NOTE: The Senior Close-Up is an occasional feature on the Bard Athletics web site, with the focus being the life of a student-athlete at Bard. Here, every student must complete a Senior Project to graduate. The Senior Project is an original, individual, focused project growing out of the student's cumulative academic experiences. Preparation begins in the junior year, and our course each semester in the senior year is devoted entirely to the Senior Project. The student submits the completed project to a committee of three professors and participates with them in a Senior Project Review.
By Jim Sheahan
Director of Athletic Communications & Marketing
As is often the case with students at Bard College, John Henry Glascock has taken the road less traveled by. And it has made all the difference.

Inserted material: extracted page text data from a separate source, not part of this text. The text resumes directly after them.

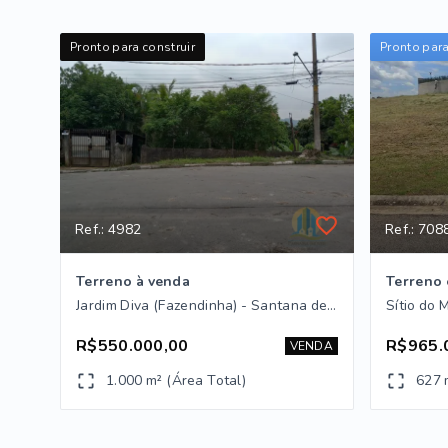
Pronto para construir
Pronto para
Ref.: 4982
Ref.: 708
Terreno à venda
Terreno 
Jardim Diva (Fazendinha) - Santana de Parnaíba/SP
R$550.000,00
R$965.
VENDA
1.000 m² (Área Total)
627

His goals, his interests, his
passions ... are all so different now than they were four years ago. He looks back on it with a smile, marveling about how much he didn't know.
The winding path will take him to a job on Wall Street, starting in August. He was offered and accepted the job before his senior year even began. The details of how he got there are complex, yet the reasons he got there are simple.
Glascock was looking for schools that would offer him a great liberal arts education and the opportunity to continue playing lacrosse. Bard wasn't on his radar until Jan. 15, 2013, his senior year of high school. He ended up in Annandale, thinking he'd be studying political science or philosophy.
His parents, John and Charlene, work at Rutgers and made it clear to their son that he wasn't going to college just to get a job.
"My father is a professor and has been for many years, and he told me to go to a school with small class sizes and good interaction with professors," Glascock recalled. "Some parents want you to know exactly what you're going to do in college and with your career - they made a point of making sure I was more open than that."
He was open, just not open to studying Economics, which he associated solely with finance.
"I had a conversation with a professor who no longer works here that kind of changed everything," Glascock said. "The message was, you can do anything with Econ. I thought it was going to be too math-y. But that discussion opened my eyes to other possibilities."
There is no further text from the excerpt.